Grasshopper Soup: Politics imitate grade school at convention
Rah, rah rah! The Democratic National Convention is underway and next week the Republican Convention will kick off. I am bound and determined by the strictest sense of duty and national pride, patriotism and prudence to avoid watching them on TV as much as possible. Though they do fondly remind me of the spirited student body elections and campaign speeches we had, and still have, in grammar school and high school.
The only differences are the kinds of promises made and the level of dramatic, flowery, emotion-evoking language, national conventions being the more emotional of the two. People are crying at the mere mention of “family” in Denver this week.
In grade school the promises made by student candidates were for free candy, free dress (in Catholic schools uniforms are required), longer recess and less homework.

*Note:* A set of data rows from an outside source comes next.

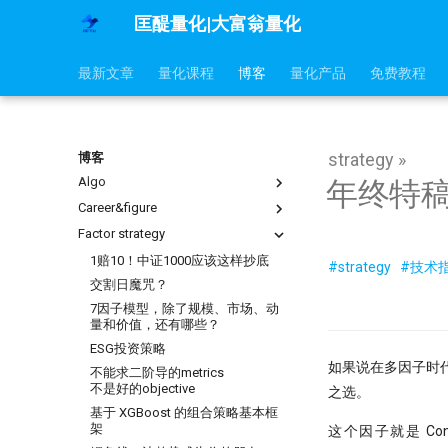
匡醍量化|大富翁量化
最新文章
量化课程
博客
量化产品
免费教程
strategy »
博客
Algo
年终特
Career&figure
mldp
why stop loss is so bad
Factor strategy
不小心杀入了量化赛道，现在该怎
么办？
地量见地价？我拿一年的上证数据
1赔10！中证1000应该这样抄底
#strategy
#技术
算了算
没能上热搜，但卡尼曼值得我们纪
交割日魔咒？
念
夏普大于4的策略有多恐怖？但它
7因子模型，除了规模、市场、动
为什么好得不真实？
在量化交易中，掌握
量和价值，还有哪些？
ARMA/GARCH 的重要性？
快速傅里叶变换与股价预测研究
ESG投资策略
Datathon-我的Citadel量化岗之
烛台密码 三角形整理如何提示玄机
如果说在多因子时
路！附历年比赛资料
不能求二阶导的metrics
用HDBSCAN聚类算法选股是否有
不是好的objective
之选。
金融/计量专业，硕士论文怎么确
效
定研究课题？
基于 XGBoost 的组合策略基本框
hdbscan 聚类算法扫描配对交易
架
这个因子就是 Conn
高薪金领都用啥编程语言？SQL、
速度提升99倍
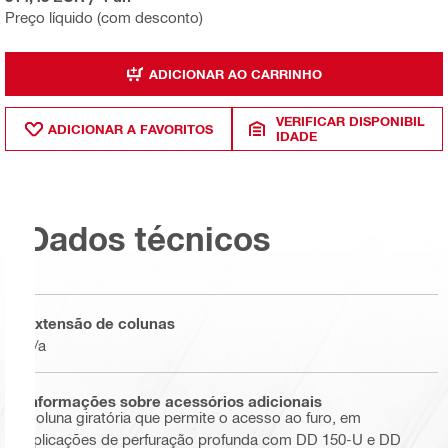
Preço líquido (com desconto)
ADICIONAR AO CARRINHO
VERIFICAR DISPONIBIL
ADICIONAR A FAVORITOS
IDADE
Dados técnicos
Extensão de colunas
n/a
Informações sobre acessórios adicionais
Coluna giratória que permite o acesso ao furo, em
aplicações de perfuração profunda com DD 150-U e DD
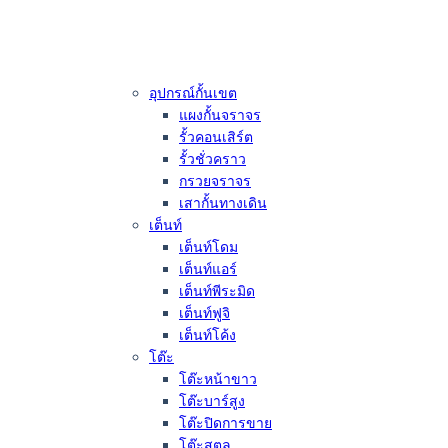
อุปกรณ์กั้นเขต
แผงกั้นจราจร
รั้วคอนเสิร์ต
รั้วชั่วคราว
กรวยจราจร
เสากั้นทางเดิน
เต็นท์
เต็นท์โดม
เต็นท์แอร์
เต็นท์พีระมิด
เต็นท์ฟูจิ
เต็นท์โค้ง
โต๊ะ
โต๊ะหน้าขาว
โต๊ะบาร์สูง
โต๊ะปิดการขาย
โต๊ะสตูล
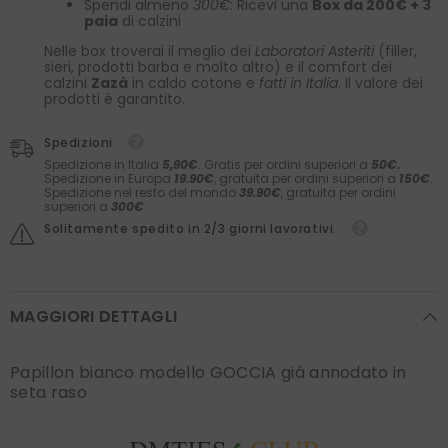
Spendi almeno
300€
: Ricevi una
Box da 200€ + 3
paia
di calzini
Nelle box troverai il meglio dei
Laboratori Asteriti
(filler,
sieri, prodotti barba e molto altro) e il comfort dei
calzini
Zazà
in caldo cotone e
fatti in Italia
. Il valore dei
prodotti è garantito.
Spedizioni
Spedizione in Italia
5,90€
. Gratis per ordini superiori a
50€.
Spedizione in Europa
19.90€
, gratuita per ordini superiori a
150€
.
Spedizione nel resto del mondo
39.90€
, gratuita per ordini
superiori a
300€
Solitamente spedito in 2/3 giorni lavorativi.
MAGGIORI DETTAGLI
Papillon bianco modello GOCCIA già annodato in
seta raso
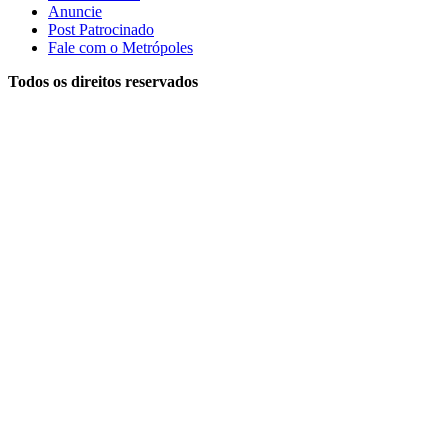
Anuncie
Post Patrocinado
Fale com o Metrópoles
Todos os direitos reservados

In high school the student candidates promised to enroll girls at the school (I went to an all-boy school), more dances, shorter class periods, a longer lunch period, earlier dismissal and no homework.
At least the smart ones made those promises. And they got elected too, even though everyone voting for them knew perfectly well they would never be able to make good on their promises due to the existence of things like principals, teachers and parents. That’s one of the similarities between school politics and national politics, only at the national level there are things like opposition parties, majorities and minorities, congressmen, senators and judges and a system of checks and balances that often thwart the fulfillment of even the most realistic promises. We seem to forget that when we get so hyped up over one candidate or the other, believing that they have magical powers and can actually change reality itself. Even in grade school and high school there was always that glimmer of hope that the impossible could be accomplished.
At the national level the candidates promise a perfect world, more suits, longer vacation time, more work and less expenses for the average family (which usually means more taxes and more money for the government) free love and world peace. And, just like in fifth grade, everyone votes for the candidate who makes the most desirable promises.
Another significant difference between national political conventions and their imitators at the seventh grade and high school freshman class level is the budget. There is simply a lot more money available at the national level. This may be why so many more people are attracted to national conventions. You just can’t get as many goofy hats, more professionally made signs and buttons and such awesome noisemakers on an eighth grader’s weekly allowance.
Just out of curiosity I decided to look up “convention” in the dictionary. My favorite definition, from an old Webster’s Dictionary, says that convention means, among other things, “Lacking spontaneity, originality or individuality.” “Trite” and “typical” are other words used by Webster to define convention. It also says that convention means “…agreement or custom.” Webster also uses the phrase, “Slaves to convention.”
Yes, it must give great hope to all school children to know that national political conventions remain true to their most basic definitions.
But in Denver this week there is disagreement among democrats regarding claims of caucus fraud during the primaries and on how to handle the Iraq war and America’s image and reputation abroad. It will take more than a president and VP to fix all that.
Yes, as childish as it can be sometimes, there is much more at stake in national politics.
What we need is an unconventional convention.